La pastella è una di quelle cose che ti fanno sentire subito “brava in cucina”: mescoli due ingredienti, scaldi l’olio e zac, crosticina. Però ho imparato (a mie spese) che non è una coperta che puoi buttare su qualunque cosa.
La pastella funziona quando riesce a fare tre lavori insieme: aderire, sigillare l’umidità interna e creare una rete croccante prima che il cibo, sotto, si sfaldi o rilasci acqua. Se una di queste tre cose salta, ti ritrovi con pezzi molli, pastella che scivola via o olio che schiuma e si scurisce in due minuti.
Io ragiono per categorie, perché la chimica è sempre la stessa: superficie “asciutta” con struttura compatta e acqua sotto controllo.
Verdure perfette: zucchine (a rondelle o bastoncini), carciofi, fiori di zucca, cipolla ad anelli, cavolfiore a cimette, broccoli (ma piccoli e ben asciugati). Qui la pastella fa da barriera e limita l’evaporazione: la verdura resta tenera, fuori scrocchia. Ho notato che il cavolfiore e i broccoli rendono meglio se li sbollenti 2 minuti e poi li asciughi davvero: togli acqua “libera”, così la crosta si chiude prima.
Pesce e frutti di mare: filetti sodi (merluzzo, nasello, platessa), gamberi, calamari ad anelli. Funzionano perché cuociono in fretta: la pastella fa in tempo a dorare senza che dentro diventi gomma. Regola pratica: pesce tamponato con carta, sempre. Se è umido, la pastella scivola.
Carni sì, ma con criterio: bocconcini piccoli di pollo o tacchino, oppure fettine sottili. Se il pezzo è spesso, la pastella brucia fuori mentre dentro resta crudo. Qui aiuta una pastella leggermente più densa: si attacca meglio e isola.
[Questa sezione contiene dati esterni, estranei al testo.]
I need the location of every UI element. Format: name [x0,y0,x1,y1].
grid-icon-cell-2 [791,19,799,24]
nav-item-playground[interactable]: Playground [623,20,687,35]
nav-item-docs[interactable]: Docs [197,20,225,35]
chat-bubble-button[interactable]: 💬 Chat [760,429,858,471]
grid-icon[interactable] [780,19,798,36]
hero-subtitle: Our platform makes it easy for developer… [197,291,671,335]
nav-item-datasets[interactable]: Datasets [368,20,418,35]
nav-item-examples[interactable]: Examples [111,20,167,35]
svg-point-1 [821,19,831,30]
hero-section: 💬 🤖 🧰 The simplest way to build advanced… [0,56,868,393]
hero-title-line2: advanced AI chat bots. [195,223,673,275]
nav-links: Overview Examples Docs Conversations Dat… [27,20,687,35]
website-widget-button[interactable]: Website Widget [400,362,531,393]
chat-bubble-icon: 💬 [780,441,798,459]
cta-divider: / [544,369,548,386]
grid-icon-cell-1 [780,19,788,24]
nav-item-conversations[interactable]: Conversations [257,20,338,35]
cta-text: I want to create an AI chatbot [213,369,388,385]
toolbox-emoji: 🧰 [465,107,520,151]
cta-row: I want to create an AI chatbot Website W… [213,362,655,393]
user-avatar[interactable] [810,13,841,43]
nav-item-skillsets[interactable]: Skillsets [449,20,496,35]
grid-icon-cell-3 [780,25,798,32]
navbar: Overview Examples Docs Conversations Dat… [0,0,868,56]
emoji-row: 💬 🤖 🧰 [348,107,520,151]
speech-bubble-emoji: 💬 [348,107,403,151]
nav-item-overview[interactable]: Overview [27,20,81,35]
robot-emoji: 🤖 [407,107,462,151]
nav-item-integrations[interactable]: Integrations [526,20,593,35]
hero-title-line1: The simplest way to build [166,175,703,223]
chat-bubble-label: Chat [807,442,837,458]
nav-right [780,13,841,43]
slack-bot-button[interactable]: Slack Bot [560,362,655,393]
Formaggi “adatti”: mozzarella ben scolata e fredda, provola, scamorza. Devono essere asciutti e compatti, altrimenti scoppiano e ti ritrovi l’olio pieno di fili. Io li passo sempre 15 minuti in freezer: non per moda, ma perché rallenti la fusione e dai tempo alla crosta di formarsi.
Ci sono ingredienti che “tradiscono” la pastella: pomodori, melanzane troppo acquose, funghi, spinaci, frutta molto succosa. Il motivo è banale: rilasciano acqua appena scaldano, e l’acqua sotto la crosta fa vapore, spinge e stacca tutto. Se proprio vuoi farli, devi cambiare approccio: salare e far spurgare, asciugare, infarinare leggero prima della pastella, oppure usare una panatura.
Il mio consiglio pratico è questo: quando sei indecisa, fai la prova del tovagliolo. Tampona l’ingrediente: se il foglio resta umido in un secondo, non è “da pastella” finché non lo asciughi o lo pretratti. E ti risparmi quella frittura triste che sa di olio vecchio anche se l’hai appena versato.